Exercise goal -
Copy exactly every line below, from the first through the one that contains "Produktion, Tests und", and skip all pictures.

Top of Dataset content

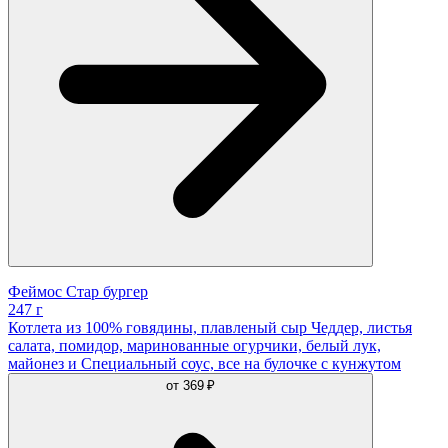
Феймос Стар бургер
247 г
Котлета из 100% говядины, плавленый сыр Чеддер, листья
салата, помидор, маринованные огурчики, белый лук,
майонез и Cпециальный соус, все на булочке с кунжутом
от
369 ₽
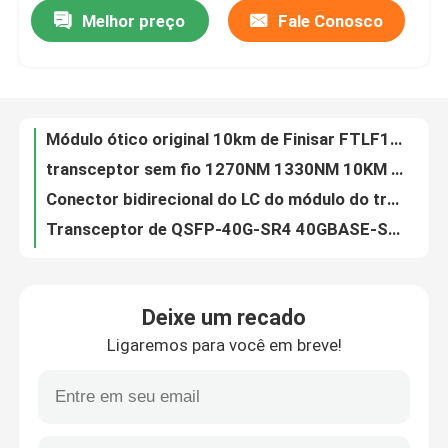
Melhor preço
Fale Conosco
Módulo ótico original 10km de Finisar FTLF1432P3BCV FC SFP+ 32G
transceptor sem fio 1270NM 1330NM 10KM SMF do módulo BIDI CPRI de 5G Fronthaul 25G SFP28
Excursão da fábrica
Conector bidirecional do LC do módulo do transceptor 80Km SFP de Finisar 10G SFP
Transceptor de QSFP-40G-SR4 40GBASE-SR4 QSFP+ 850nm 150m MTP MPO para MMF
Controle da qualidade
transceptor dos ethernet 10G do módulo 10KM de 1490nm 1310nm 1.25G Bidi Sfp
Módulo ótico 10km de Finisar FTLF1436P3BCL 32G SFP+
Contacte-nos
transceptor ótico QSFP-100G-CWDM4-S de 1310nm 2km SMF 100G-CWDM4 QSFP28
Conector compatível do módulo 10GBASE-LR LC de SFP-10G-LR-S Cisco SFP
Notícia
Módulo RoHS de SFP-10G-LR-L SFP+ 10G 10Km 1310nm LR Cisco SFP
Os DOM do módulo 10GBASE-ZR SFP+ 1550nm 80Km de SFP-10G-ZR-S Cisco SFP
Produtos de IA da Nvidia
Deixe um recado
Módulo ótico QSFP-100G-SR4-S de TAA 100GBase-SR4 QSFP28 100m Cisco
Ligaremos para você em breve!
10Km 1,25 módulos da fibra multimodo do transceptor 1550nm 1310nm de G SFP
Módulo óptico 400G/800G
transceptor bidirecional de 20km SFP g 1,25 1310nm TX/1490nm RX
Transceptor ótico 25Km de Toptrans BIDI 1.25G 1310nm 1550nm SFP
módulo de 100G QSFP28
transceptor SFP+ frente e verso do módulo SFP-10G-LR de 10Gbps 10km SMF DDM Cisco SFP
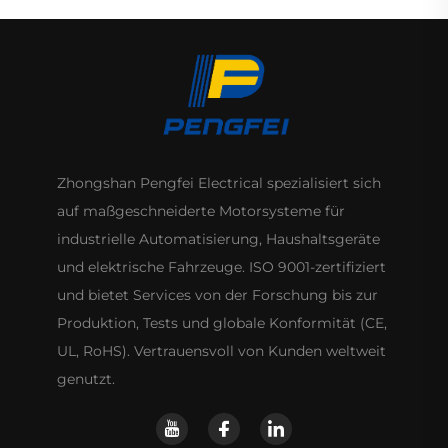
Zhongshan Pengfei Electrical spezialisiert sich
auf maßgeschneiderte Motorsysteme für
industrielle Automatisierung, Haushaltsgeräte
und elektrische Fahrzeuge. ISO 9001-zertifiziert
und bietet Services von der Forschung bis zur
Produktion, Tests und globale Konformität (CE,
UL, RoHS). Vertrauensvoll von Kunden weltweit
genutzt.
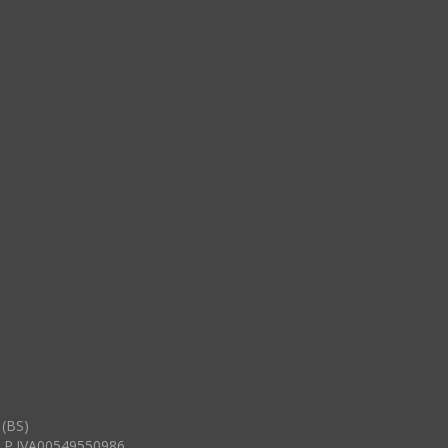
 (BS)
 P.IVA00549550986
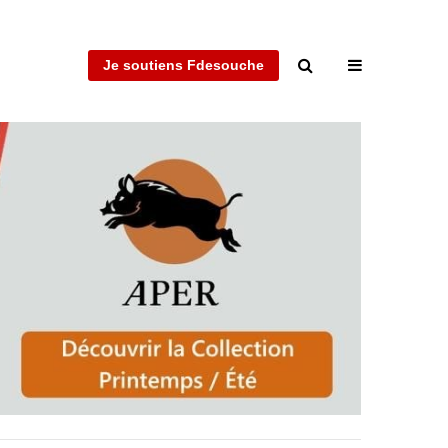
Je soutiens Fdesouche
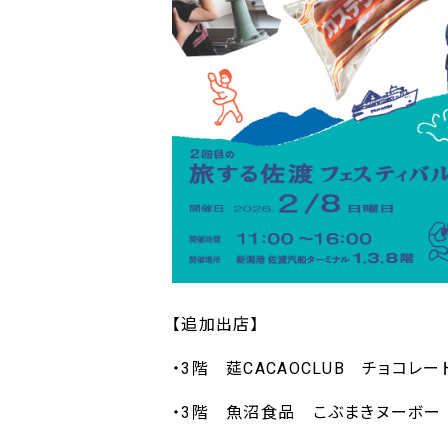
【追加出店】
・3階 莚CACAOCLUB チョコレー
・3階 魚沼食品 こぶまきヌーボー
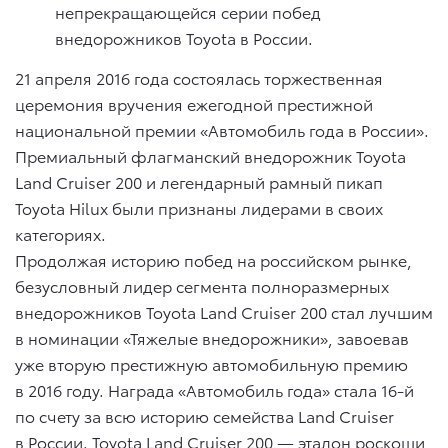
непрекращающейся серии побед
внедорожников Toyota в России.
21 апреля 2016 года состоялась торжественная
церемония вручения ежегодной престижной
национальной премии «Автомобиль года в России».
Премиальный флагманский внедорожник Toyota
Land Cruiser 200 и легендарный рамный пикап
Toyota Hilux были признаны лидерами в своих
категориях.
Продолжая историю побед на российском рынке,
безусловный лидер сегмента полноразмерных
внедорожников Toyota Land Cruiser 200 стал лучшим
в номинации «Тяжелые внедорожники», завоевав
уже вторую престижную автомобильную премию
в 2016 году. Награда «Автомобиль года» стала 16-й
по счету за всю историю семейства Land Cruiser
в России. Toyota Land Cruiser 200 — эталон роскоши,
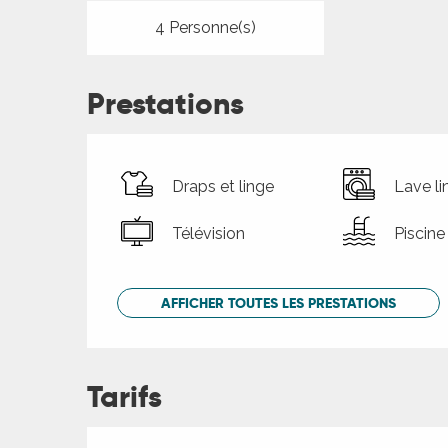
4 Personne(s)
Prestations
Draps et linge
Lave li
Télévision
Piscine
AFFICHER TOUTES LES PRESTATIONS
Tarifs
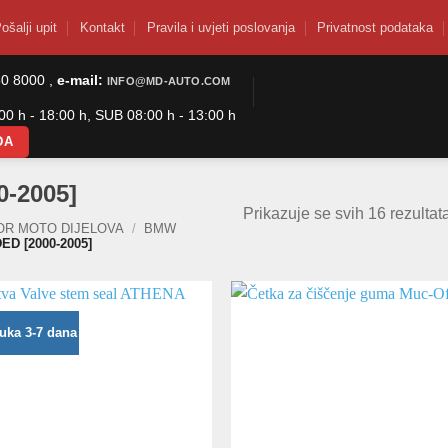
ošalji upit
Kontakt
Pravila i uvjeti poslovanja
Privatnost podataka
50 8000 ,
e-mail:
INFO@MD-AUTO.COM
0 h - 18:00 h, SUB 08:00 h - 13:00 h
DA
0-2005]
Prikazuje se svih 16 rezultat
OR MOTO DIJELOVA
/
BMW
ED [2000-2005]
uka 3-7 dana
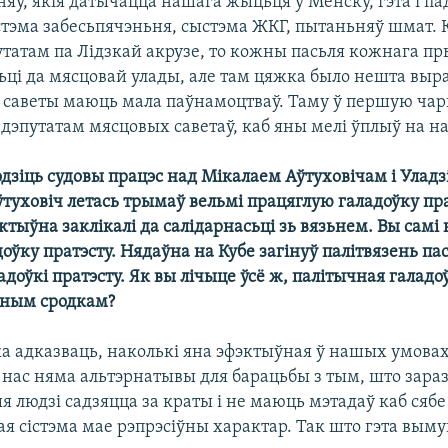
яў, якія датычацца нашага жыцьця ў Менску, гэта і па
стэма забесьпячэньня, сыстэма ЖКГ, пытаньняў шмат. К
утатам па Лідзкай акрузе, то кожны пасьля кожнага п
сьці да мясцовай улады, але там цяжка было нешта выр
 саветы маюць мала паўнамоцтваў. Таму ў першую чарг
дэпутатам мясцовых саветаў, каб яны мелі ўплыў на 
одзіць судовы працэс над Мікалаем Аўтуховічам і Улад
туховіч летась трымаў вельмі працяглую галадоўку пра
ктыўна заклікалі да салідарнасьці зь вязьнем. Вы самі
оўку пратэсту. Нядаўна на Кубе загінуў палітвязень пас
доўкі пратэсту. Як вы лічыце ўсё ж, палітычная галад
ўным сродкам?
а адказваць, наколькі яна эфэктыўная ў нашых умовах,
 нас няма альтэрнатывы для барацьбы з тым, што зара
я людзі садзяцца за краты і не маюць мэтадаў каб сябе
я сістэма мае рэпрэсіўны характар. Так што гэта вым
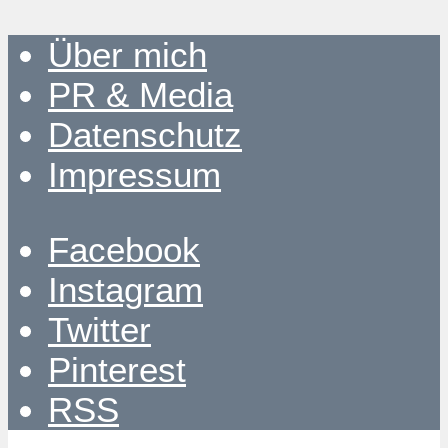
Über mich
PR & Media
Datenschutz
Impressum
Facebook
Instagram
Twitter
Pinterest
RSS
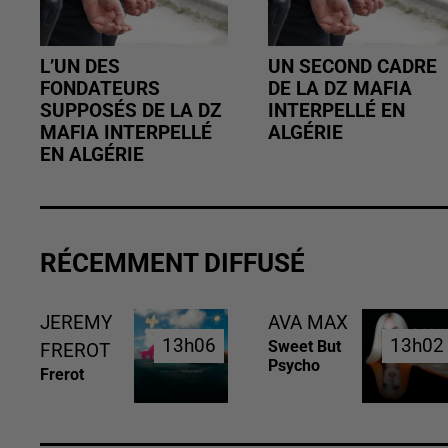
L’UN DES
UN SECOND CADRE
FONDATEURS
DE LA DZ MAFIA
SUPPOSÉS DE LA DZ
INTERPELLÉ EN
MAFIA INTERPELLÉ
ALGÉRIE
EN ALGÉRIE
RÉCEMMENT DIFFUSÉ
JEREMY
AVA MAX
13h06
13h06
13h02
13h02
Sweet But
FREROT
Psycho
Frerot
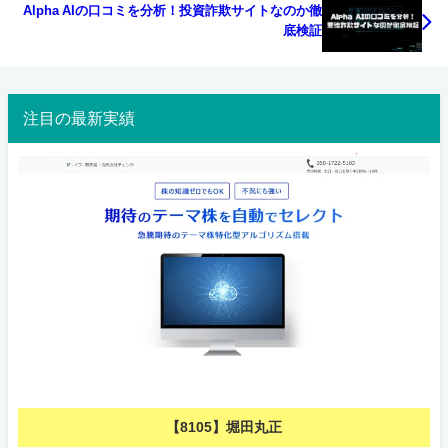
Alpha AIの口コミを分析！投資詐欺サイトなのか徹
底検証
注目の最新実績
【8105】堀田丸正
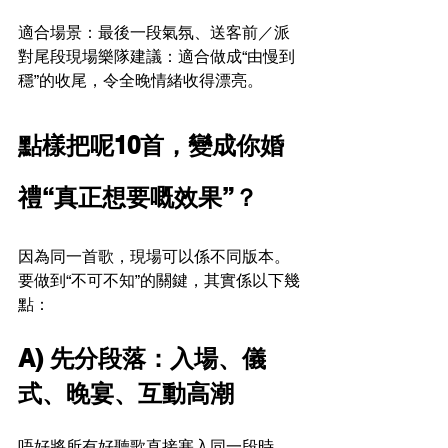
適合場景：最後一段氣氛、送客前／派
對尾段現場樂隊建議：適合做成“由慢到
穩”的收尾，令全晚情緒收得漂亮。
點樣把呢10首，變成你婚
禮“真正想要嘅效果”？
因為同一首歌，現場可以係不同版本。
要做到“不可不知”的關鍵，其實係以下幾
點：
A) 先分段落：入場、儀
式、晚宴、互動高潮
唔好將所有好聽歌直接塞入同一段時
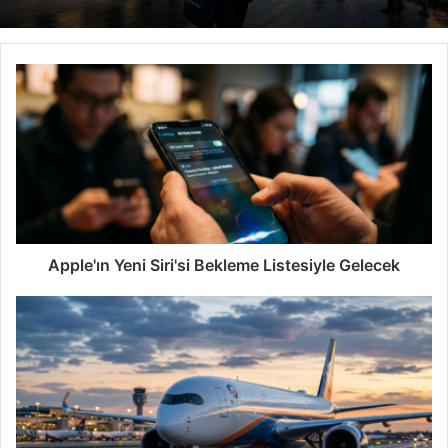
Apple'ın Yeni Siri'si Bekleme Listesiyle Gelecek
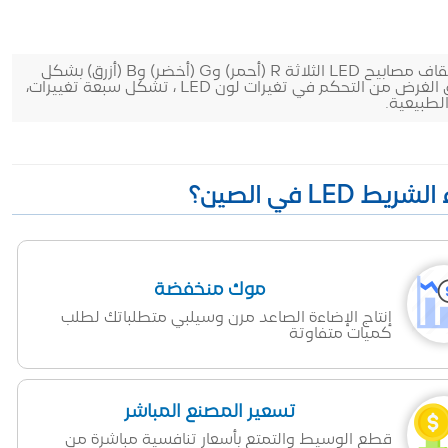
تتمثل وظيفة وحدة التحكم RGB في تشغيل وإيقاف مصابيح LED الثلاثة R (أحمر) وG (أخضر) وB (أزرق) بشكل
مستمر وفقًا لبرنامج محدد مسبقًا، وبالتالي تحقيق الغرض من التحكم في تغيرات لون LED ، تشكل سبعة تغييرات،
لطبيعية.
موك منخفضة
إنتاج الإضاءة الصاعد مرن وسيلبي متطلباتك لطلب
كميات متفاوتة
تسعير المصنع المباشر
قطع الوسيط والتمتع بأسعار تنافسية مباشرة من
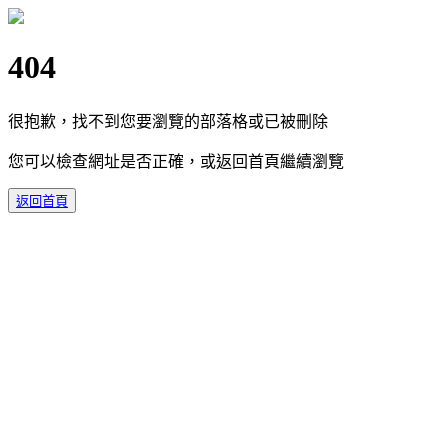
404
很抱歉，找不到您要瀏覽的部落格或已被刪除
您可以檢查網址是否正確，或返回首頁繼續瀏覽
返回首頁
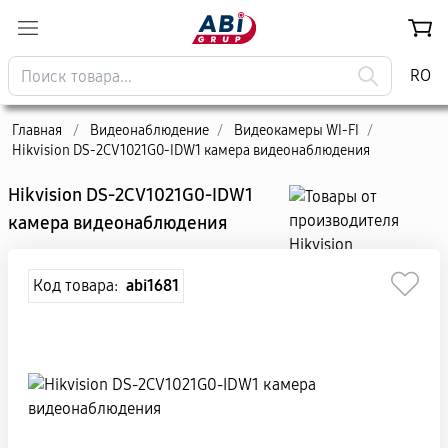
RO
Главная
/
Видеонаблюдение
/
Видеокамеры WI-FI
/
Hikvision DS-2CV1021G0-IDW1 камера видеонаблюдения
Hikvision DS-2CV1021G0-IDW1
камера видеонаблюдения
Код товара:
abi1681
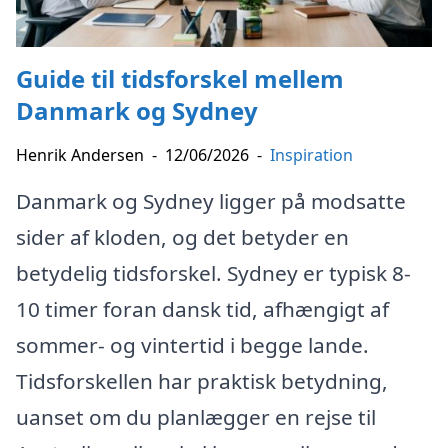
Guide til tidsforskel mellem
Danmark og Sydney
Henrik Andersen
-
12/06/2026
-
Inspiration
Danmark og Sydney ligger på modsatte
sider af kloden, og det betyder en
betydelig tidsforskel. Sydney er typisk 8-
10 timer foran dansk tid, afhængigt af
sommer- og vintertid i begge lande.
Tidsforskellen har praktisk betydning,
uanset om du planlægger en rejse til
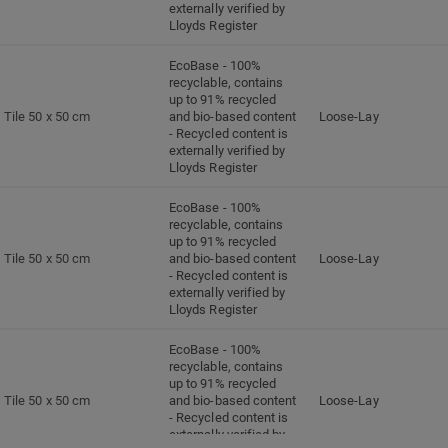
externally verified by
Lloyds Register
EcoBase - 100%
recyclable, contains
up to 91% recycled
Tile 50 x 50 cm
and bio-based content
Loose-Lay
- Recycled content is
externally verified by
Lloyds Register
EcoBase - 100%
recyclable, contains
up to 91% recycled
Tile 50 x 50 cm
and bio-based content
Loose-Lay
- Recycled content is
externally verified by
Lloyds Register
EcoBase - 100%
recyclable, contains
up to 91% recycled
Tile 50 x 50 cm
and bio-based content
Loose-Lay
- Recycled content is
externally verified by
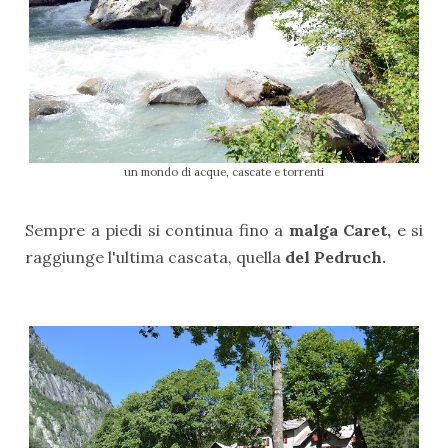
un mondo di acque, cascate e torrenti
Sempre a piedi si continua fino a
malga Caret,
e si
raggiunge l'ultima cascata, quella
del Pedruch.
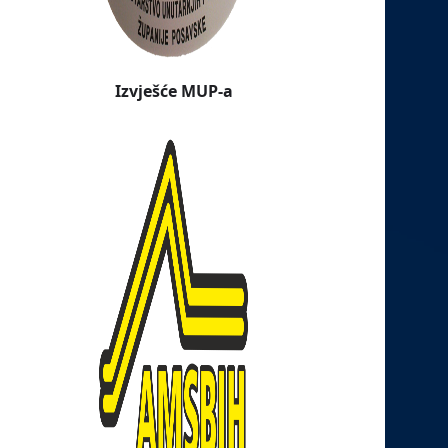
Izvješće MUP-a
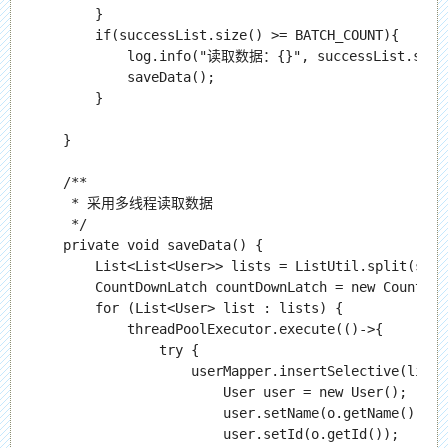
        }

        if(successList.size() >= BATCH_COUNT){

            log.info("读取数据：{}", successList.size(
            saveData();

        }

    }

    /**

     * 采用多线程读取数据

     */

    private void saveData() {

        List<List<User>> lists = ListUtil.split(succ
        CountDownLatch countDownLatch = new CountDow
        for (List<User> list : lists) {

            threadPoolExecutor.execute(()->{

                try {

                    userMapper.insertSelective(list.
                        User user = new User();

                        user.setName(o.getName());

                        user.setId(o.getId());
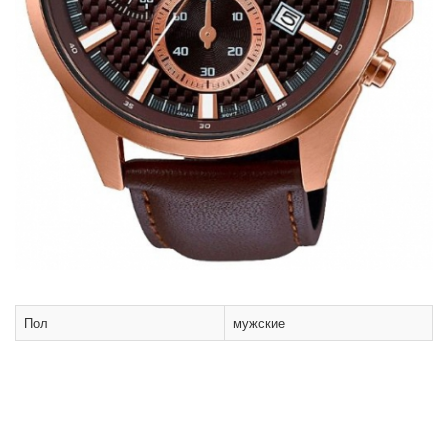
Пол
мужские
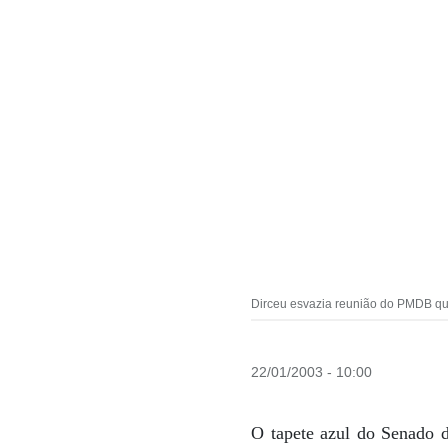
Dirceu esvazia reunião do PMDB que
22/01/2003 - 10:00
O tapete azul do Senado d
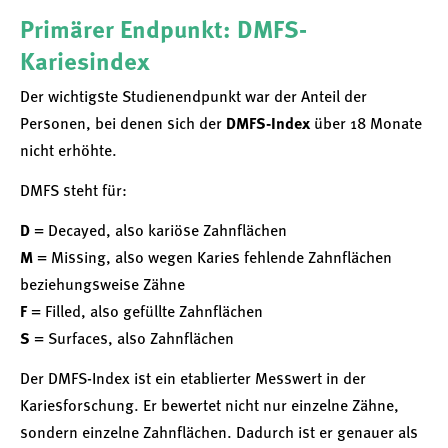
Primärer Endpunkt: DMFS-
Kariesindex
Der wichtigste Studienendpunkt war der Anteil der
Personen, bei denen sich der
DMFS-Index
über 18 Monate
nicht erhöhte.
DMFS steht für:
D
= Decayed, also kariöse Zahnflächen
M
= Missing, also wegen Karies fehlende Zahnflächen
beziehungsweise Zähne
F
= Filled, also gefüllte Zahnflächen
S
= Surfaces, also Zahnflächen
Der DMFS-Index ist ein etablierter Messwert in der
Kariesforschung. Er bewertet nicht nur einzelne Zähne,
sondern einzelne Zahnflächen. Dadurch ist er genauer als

Bottom of Dataset content

Written answer -
Феймос Стар бургер
247 г
Котлета из 100% говядины, плавленый сыр Чеддер, листья
салата, помидор, маринованные огурчики, белый лук,
майонез и Cпециальный соус, все на булочке с кунжутом
от
369 ₽
Melhor preço
Fale Conosco
Módulo ótico original 10km de Finisar FTLF1432P3BCV FC SFP+ 32G
transceptor sem fio 1270NM 1330NM 10KM SMF do módulo BIDI CPRI de 5G Fronthaul 25G SFP28
Excursão da fábrica
Conector bidirecional do LC do módulo do transceptor 80Km SFP de Finisar 10G SFP
Transceptor de QSFP-40G-SR4 40GBASE-SR4 QSFP+ 850nm 150m MTP MPO para MMF
Controle da qualidade
transceptor dos ethernet 10G do módulo 10KM de 1490nm 1310nm 1.25G Bidi Sfp
Módulo ótico 10km de Finisar FTLF1436P3BCL 32G SFP+
Contacte-nos
transceptor ótico QSFP-100G-CWDM4-S de 1310nm 2km SMF 100G-CWDM4 QSFP28
Conector compatível do módulo 10GBASE-LR LC de SFP-10G-LR-S Cisco SFP
Notícia
Módulo RoHS de SFP-10G-LR-L SFP+ 10G 10Km 1310nm LR Cisco SFP
Os DOM do módulo 10GBASE-ZR SFP+ 1550nm 80Km de SFP-10G-ZR-S Cisco SFP
Produtos de IA da Nvidia
Deixe um recado
Módulo ótico QSFP-100G-SR4-S de TAA 100GBase-SR4 QSFP28 100m Cisco
Ligaremos para você em breve!
10Km 1,25 módulos da fibra multimodo do transceptor 1550nm 1310nm de G SFP
Módulo óptico 400G/800G
transceptor bidirecional de 20km SFP g 1,25 1310nm TX/1490nm RX
Transceptor ótico 25Km de Toptrans BIDI 1.25G 1310nm 1550nm SFP
módulo de 100G QSFP28
transceptor SFP+ frente e verso do módulo SFP-10G-LR de 10Gbps 10km SMF DDM Cisco SFP
Zhongshan Pengfei Electrical spezialisiert sich
auf maßgeschneiderte Motorsysteme für
industrielle Automatisierung, Haushaltsgeräte
und elektrische Fahrzeuge. ISO 9001-zertifiziert
und bietet Services von der Forschung bis zur
Produktion, Tests und globale Konformität (CE,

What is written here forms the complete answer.